Impact
FastFeedParser is a high‑performance RSS, Atom and RDF parser. In versions before 0.5.10 the parse() method follows HTTP redirects delivered by <meta http‑equiv="refresh"> tags without any depth limit or visited‑URL tracking. An attacker that controls a server can return an infinite chain of meta‑refresh responses. The parser then recurses unboundedly, exhausting the Python call stack and crashing the process. Because the parser accepts any URL, the same chain can be combined with the SSRF flaw in the companion issue to reach internal network destinations after bypassing the URL check.
Affected Systems
The vulnerability affects the kagisearch:fastfeedparser library for all releases before 0.5.10. No specific operating system or platform is mentioned; the issue is in the parser code itself.
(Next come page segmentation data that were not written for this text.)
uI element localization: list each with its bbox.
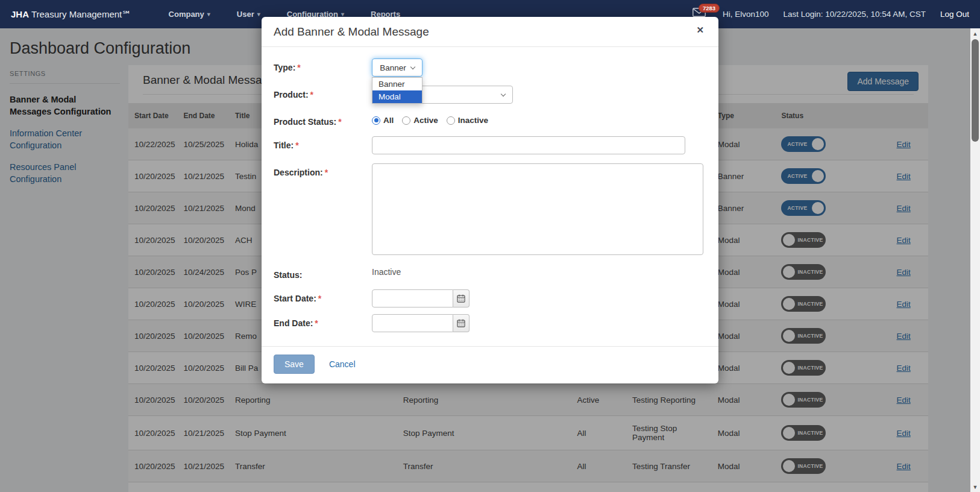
product-status-label: Product Status:*	[274, 115, 372, 127]
nav-item-label: User	[237, 10, 254, 19]
start-date-label: Start Date:*	[274, 289, 372, 303]
radio-inactive[interactable]: Inactive	[447, 116, 488, 125]
scrollbar-up-arrow[interactable]: ▲	[970, 28, 980, 39]
status-label: Status:	[274, 266, 372, 280]
radio-circle-icon	[447, 116, 455, 125]
chevron-down-icon: ▾	[207, 11, 210, 17]
save-button[interactable]: Save	[274, 355, 315, 374]
start-date-calendar-button[interactable]	[453, 289, 470, 308]
description-textarea[interactable]	[372, 163, 703, 255]
nav-item-label: Company	[169, 10, 204, 19]
title-input[interactable]	[372, 136, 685, 154]
scrollbar-track[interactable]: ▲ ▼	[970, 28, 980, 492]
end-date-input[interactable]	[372, 314, 453, 332]
radio-label: Inactive	[458, 116, 488, 125]
add-message-modal: Add Banner & Modal Message ✕ Type:* Bann…	[262, 17, 718, 383]
scrollbar-down-arrow[interactable]: ▼	[970, 482, 980, 492]
last-login: Last Login: 10/22/2025, 10:54 AM, CST	[784, 10, 926, 19]
logout-link[interactable]: Log Out	[940, 10, 969, 19]
end-date-label: End Date:*	[274, 314, 372, 328]
calendar-icon	[457, 319, 465, 327]
chevron-down-icon	[410, 64, 415, 69]
nav-item-company[interactable]: Company▾	[169, 10, 210, 19]
user-greeting: Hi, Elvon100	[723, 10, 769, 19]
radio-label: Active	[413, 116, 438, 125]
chevron-down-icon	[501, 91, 506, 96]
description-label: Description:*	[274, 163, 372, 177]
status-value: Inactive	[372, 266, 401, 277]
type-dropdown-list: BannerModal	[372, 77, 422, 104]
type-label: Type:*	[274, 58, 372, 72]
radio-all[interactable]: All	[372, 116, 394, 125]
type-option-banner[interactable]: Banner	[372, 78, 422, 90]
product-label: Product:*	[274, 86, 372, 99]
type-select[interactable]: Banner	[372, 58, 422, 77]
close-icon[interactable]: ✕	[696, 25, 704, 36]
title-label: Title:*	[274, 136, 372, 150]
start-date-input[interactable]	[372, 289, 453, 308]
scrollbar-thumb[interactable]	[972, 39, 979, 142]
brand-logo: JHA Treasury Management℠	[11, 9, 131, 20]
radio-active[interactable]: Active	[402, 116, 438, 125]
end-date-calendar-button[interactable]	[453, 314, 470, 332]
unread-count-badge: 7283	[699, 4, 720, 13]
nav-item-user[interactable]: User▾	[237, 10, 260, 19]
radio-circle-icon	[372, 116, 380, 125]
cancel-button[interactable]: Cancel	[329, 359, 356, 369]
calendar-icon	[457, 294, 465, 303]
radio-circle-icon	[402, 116, 410, 125]
product-status-radio-group: AllActiveInactive	[372, 115, 488, 125]
radio-label: All	[383, 116, 394, 125]
chevron-down-icon: ▾	[257, 11, 260, 17]
modal-title: Add Banner & Modal Message	[274, 25, 706, 39]
type-option-modal[interactable]: Modal	[372, 90, 422, 103]
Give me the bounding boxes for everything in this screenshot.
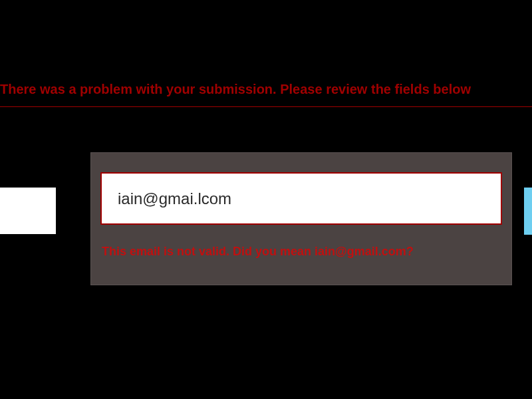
email-form-section: This email is not valid. Did you mean ia… xyxy=(90,152,512,285)
left-cropped-element xyxy=(0,188,56,234)
email-validation-error: This email is not valid. Did you mean ia… xyxy=(100,245,502,259)
right-cropped-element xyxy=(524,188,532,235)
email-field[interactable] xyxy=(100,172,502,225)
submission-error-banner: There was a problem with your submission… xyxy=(0,82,532,107)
Users that incorporate fastfeedparser in their applications, particularly those that process untrusted URLs, are potentially exposed.
Risk and Exploitability
The issue carries a CVSS score of 7.5, indicating a high severity level. No EPSS value is provided, and it is not listed in CISA’s KEV catalog, so the public exploitation likelihood has not been quantified. However, the attacker only needs to supply a malicious URL; the library will attempt to fetch it, making the risk high for systems that call parse() on user‑supplied data. If the attacker also exploits the SSRF side channel, internal resources become reachable, raising the potential impact.